Avoiding Syntax Errors in BigQuery MERGE Scripts

Summary

A developer attempted to perform multiple DML (Data Manipulation Language) operations—specifically multiple MERGE statements—within a single BigQuery script to optimize costs. Because the source dataset is large and expensive to scan, the intent was to “read once, write twice.” However, the developer encountered syntax errors when attempting to chain these commands, leading to a failure in the deployment pipeline.

Root Cause

The failure stems from a misunderstanding of SQL script execution boundaries and the atomicity of DML statements.

• Statement Separation: In BigQuery, multiple DML statements (like MERGE, INSERT, or UPDATE) cannot be joined into a single logical command. They must be treated as a script consisting of multiple distinct statements.
• Syntax Errors: Attempting to combine multiple MERGE clauses without proper terminating semicolons (;) violates the SQL grammar rules.
• Transaction Boundaries: While BigQuery supports multi-statement transactions, each MERGE statement remains a discrete operation that must be syntactically valid on its own.

Why This Happens in Real Systems

In high-scale data engineering, this is a classic optimization vs. syntax conflict.

• Cost Optimization Pressure: As datasets grow into the petabyte scale, the cost of a full table scan becomes a primary concern. Engineers naturally look for ways to minimize Slot Utilization and Bytes Processed.
• The “Single Pass” Fallacy: There is a common misconception that a single SQL “query” can act like a stream that forks into multiple sinks. In reality, standard SQL engines process statements sequentially or within a defined transaction block.
• Implicit Scripting: Developers often forget that running multiple statements in one window converts the execution from a “Query” to a “Script,” which has different execution semantics and error-handling requirements.

Real-World Impact

• Pipeline Failures: Incorrectly formatted scripts cause ETL/ELT jobs to crash, leading to stale data in downstream analytics.
• Increased Cloud Costs: If the developer’s attempt to save money fails, they often revert to running two entirely separate jobs. This results in double-billing for the source table scan.
• Data Inconsistency: If the first MERGE succeeds but the second fails due to a syntax error or runtime issue, the system enters a partially updated state, breaking data integrity.

Example or Code

-- WRONG: This will cause a syntax error
MERGE target_table_a USING source_table ON ... WHEN MATCHED THEN UPDATE ...
MERGE target_table_b USING source_table ON ... WHEN MATCHED THEN UPDATE ...

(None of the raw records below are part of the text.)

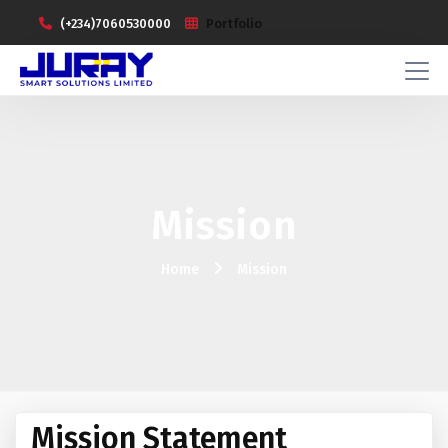
(+234)7060530000
Portfolio
Mission
Home
Mission
Mission Statement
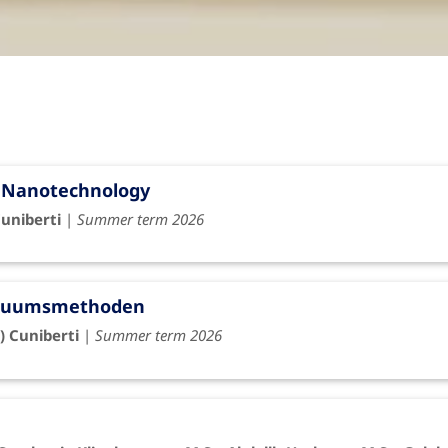
l Nanotechnology
Cuniberti
|
Summer term 2026
tinuumsmethoden
) Cuniberti
|
Summer term 2026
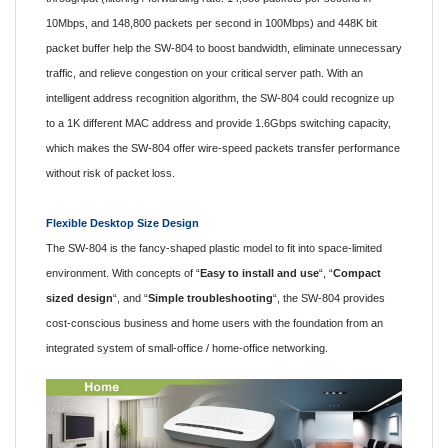
10Mbps, and 148,800 packets per second in 100Mbps) and 448K bit
packet buffer help the SW-804 to boost bandwidth, eliminate unnecessary
traffic, and relieve congestion on your critical server path. With an
intelligent address recognition algorithm, the SW-804 could recognize up
to a 1K different MAC address and provide 1.6Gbps switching capacity,
which makes the SW-804 offer wire-speed packets transfer performance
without risk of packet loss.
Flexible Desktop Size Design
The SW-804 is the fancy-shaped plastic model to fit into space-limited
environment. With concepts of “
Easy to install and use
“, “
Compact
sized design
“, and “
Simple troubleshooting
“, the SW-804 provides
cost-conscious business and home users with the foundation from an
integrated system of small-office / home-office networking.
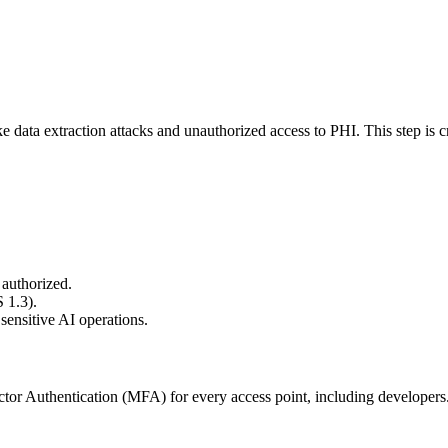
e data extraction attacks and unauthorized access to PHI. This step is c
 authorized.
 1.3).
sensitive AI operations.
r Authentication (MFA) for every access point, including developers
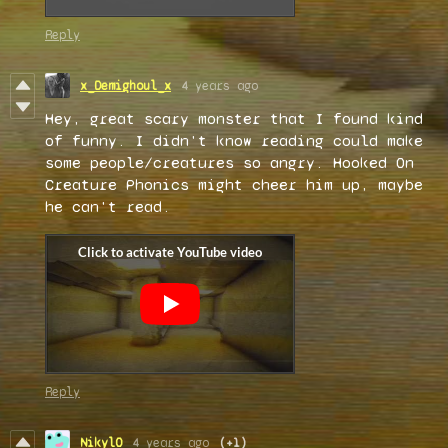
Reply
x_Demighoul_x
4 years ago
Hey, great scary monster that I found kind
of funny. I didn't know reading could make
some people/creatures so angry. Hooked On
Creature Phonics might cheer him up, maybe
he can't read.
Reply
Nikyl0
4 years ago
(+1)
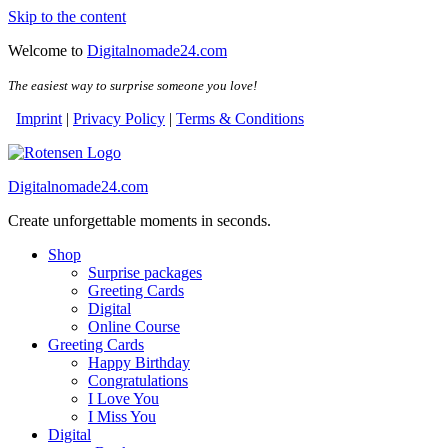
Skip to the content
Welcome to
Digitalnomade24.com
The easiest way to surprise someone you love!
Imprint
|
Privacy Policy
|
Terms & Conditions
Digitalnomade24.com
Create unforgettable moments in seconds.
Shop
Surprise packages
Greeting Cards
Digital
Online Course
Greeting Cards
Happy Birthday
Congratulations
I Love You
I Miss You
Digital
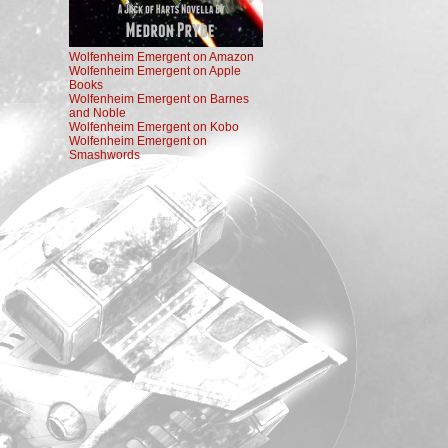
Wolfenheim Emergent on Amazon
Wolfenheim Emergent on Apple
Books
Wolfenheim Emergent on Barnes
and Noble
Wolfenheim Emergent on Kobo
Wolfenheim Emergent on
Smashwords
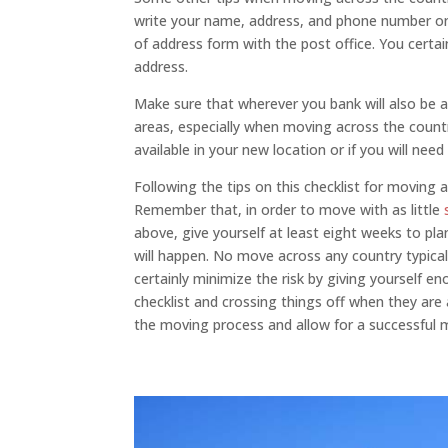
write your name, address, and phone number on 
of address form with the post office. You certai
address.
Make sure that wherever you bank will also be av
areas, especially when moving across the country
available in your new location or if you will ne
Following the tips on this checklist for moving 
Remember that, in order to move with as little
above, give yourself at least eight weeks to pl
will happen. No move across any country typica
certainly minimize the risk by giving yourself 
checklist and crossing things off when they are
the moving process and allow for a successful 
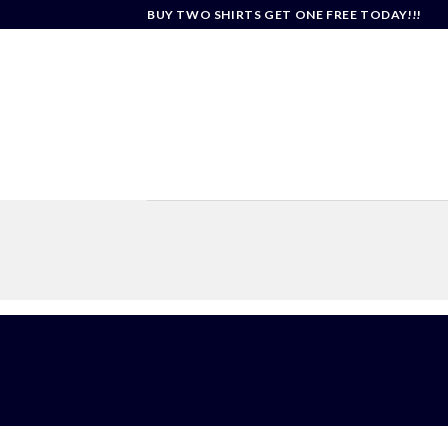
Skip
BUY TWO SHIRTS GET ONE FREE TODAY!!!
to
content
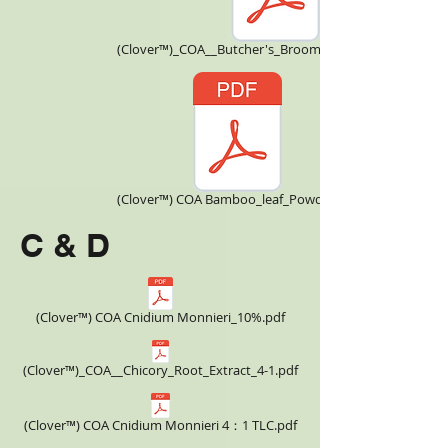
(Clover™)_COA__Butcher's_Broom_CNBBE170108.pdf
(Clover™) COA Bamboo_leaf_Powder.pdf
C & D
(Clover™) COA Cnidium Monnieri_10%.pdf
(Clover™)_COA__Chicory_Root_Extract_4-1.pdf
(Clover™) COA Cnidium Monnieri 4：1 TLC.pdf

-- CORRECT: Use semicolons to separate statements in a script
BEGIN TRANSACTION;

MERGE target_table_a 
USING source_table 
ON target_table_a.id = source_table.id
WHEN MATCHED THEN 
  UPDATE SET col_a = source_table.val_a;

MERGE target_table_b 
USING source_table 
ON target_table_b.id = source_table.id
WHEN MATCHED THEN 
  UPDATE SET col_b = source_table.val_b;

COMMIT TRANSACTION;

How Senior Engineers Fix It

A senior engineer does not just fix the semicolon; they re-architect the data flow to ensure atomicity and cost-efficiency.

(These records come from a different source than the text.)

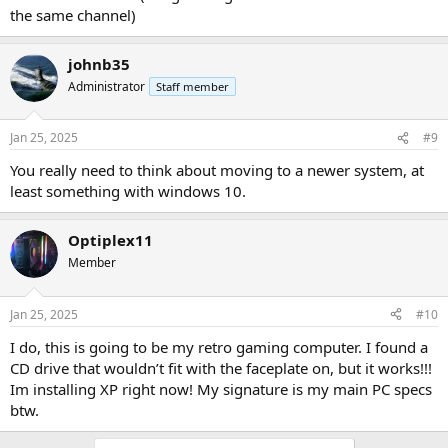
the same channel)
johnb35
Administrator
Staff member
Jan 25, 2025
#9
You really need to think about moving to a newer system, at
least something with windows 10.
Optiplex11
Member
Jan 25, 2025
#10
I do, this is going to be my retro gaming computer. I found a
CD drive that wouldn’t fit with the faceplate on, but it works!!!
Im installing XP right now! My signature is my main PC specs
btw.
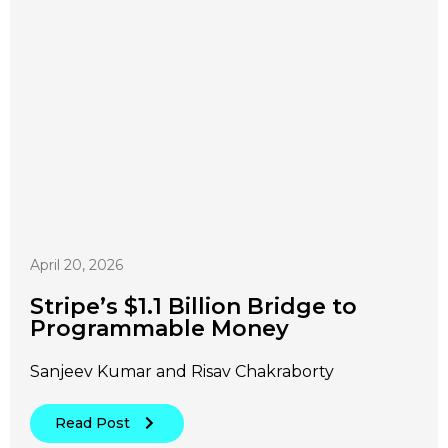
April 20, 2026
Stripe’s $1.1 Billion Bridge to
Programmable Money
Sanjeev Kumar and Risav Chakraborty
Read Post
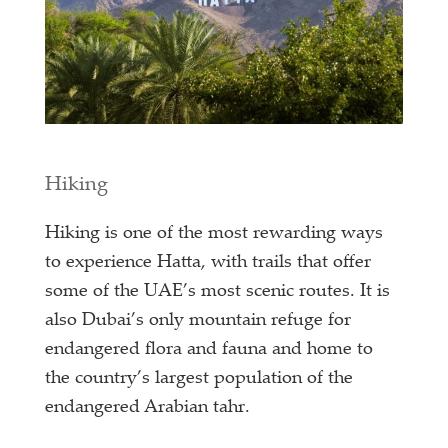
Hiking
Hiking is one of the most rewarding ways
to experience Hatta, with trails that offer
some of the UAE’s most scenic routes. It is
also Dubai’s only mountain refuge for
endangered flora and fauna and home to
the country’s largest population of the
endangered Arabian tahr.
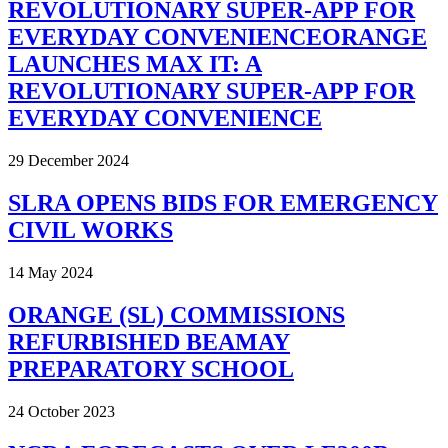
REVOLUTIONARY SUPER-APP FOR
EVERYDAY CONVENIENCEORANGE
LAUNCHES MAX IT: A
REVOLUTIONARY SUPER-APP FOR
EVERYDAY CONVENIENCE
29 December 2024
SLRA OPENS BIDS FOR EMERGENCY
CIVIL WORKS
14 May 2024
ORANGE (SL) COMMISSIONS
REFURBISHED BEAMAY
PREPARATORY SCHOOL
24 October 2023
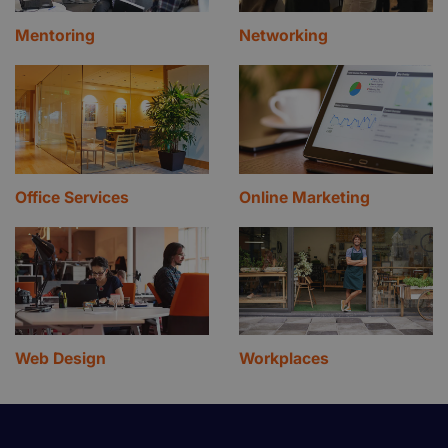
Mentoring
Networking
Office Services
Online Marketing
Web Design
Workplaces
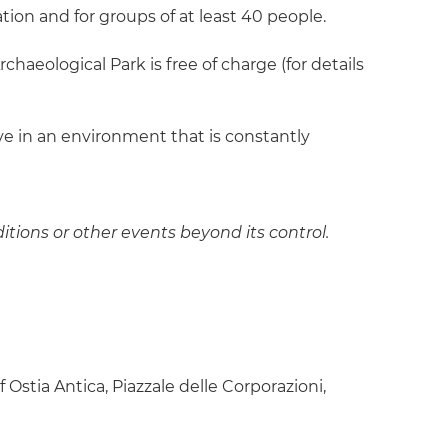
ion and for groups of at least 40 people.
chaeological Park is free of charge (for details
ive in an environment that is constantly
itions or other events beyond its control.
Ostia Antica, Piazzale delle Corporazioni,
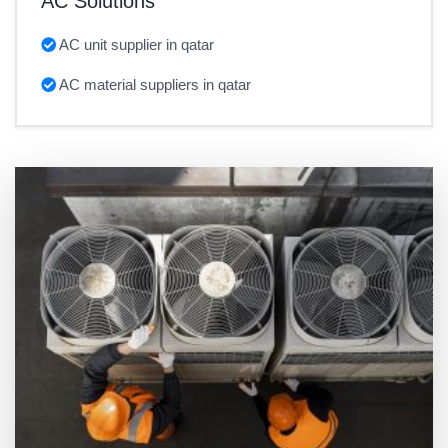
AC Solutions
AC unit supplier in qatar
AC material suppliers in qatar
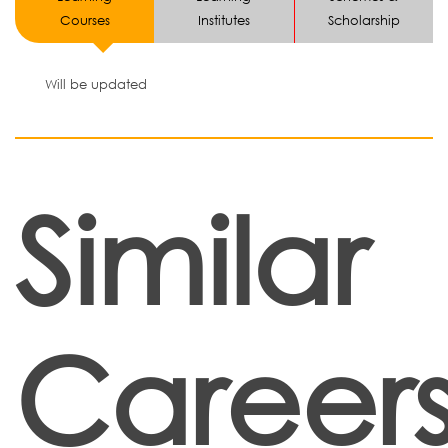
Courses
Institutes
Scholarship
Will be updated
Similar
Career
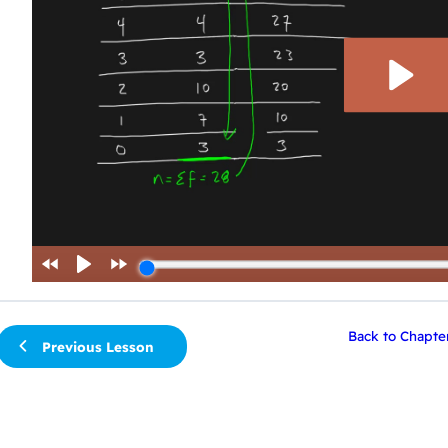
Back to Chapte
Previous Lesson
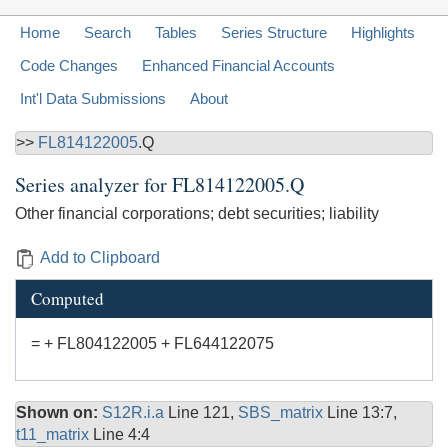
Home
Search
Tables
Series Structure
Highlights
Code Changes
Enhanced Financial Accounts
Int'l Data Submissions
About
>>
FL814122005
.Q
Series analyzer for
FL814122005.Q
Other financial corporations; debt securities; liability
Add to Clipboard
Computed
= + FL804122005 + FL644122075
Shown on:
S12R.i.a
Line 121,
SBS_matrix
Line 13:7,
t11_matrix
Line 4:4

• Materialized Intermediate State: Instead of scanning the expensive source twice, the senior engineer will scan the source once and write the results into a temporary/staging table. The subsequent MERGE operations then target the small, cheap staging table.
• Atomic Transactions: They wrap the operations in a BEGIN TRANSACTION ... COMMIT TRANSACTION block to ensure that either both tables are updated or neither is, preventing data corruption.
• Idempotency: They design the script so that if it fails halfway through, it can be safely re-run without duplicating data or causing errors.

Why Juniors Miss It

• Focus on Syntax over Semantics: Juniors often get stuck on the “red squiggle” (syntax error) without understanding the underlying transactional model of the database.
• Lack of Cost Awareness: They may not realize that running two separate queries is fundamentally more expensive than the “correct” way to handle multi-sink operations.
• Ignoring the “Middle Step”: Juniors tend to think in terms of “Input $\rightarrow$ Output,” whereas seniors think in terms of “Input $\rightarrow$ Intermediate $\rightarrow$ Multiple Outputs.”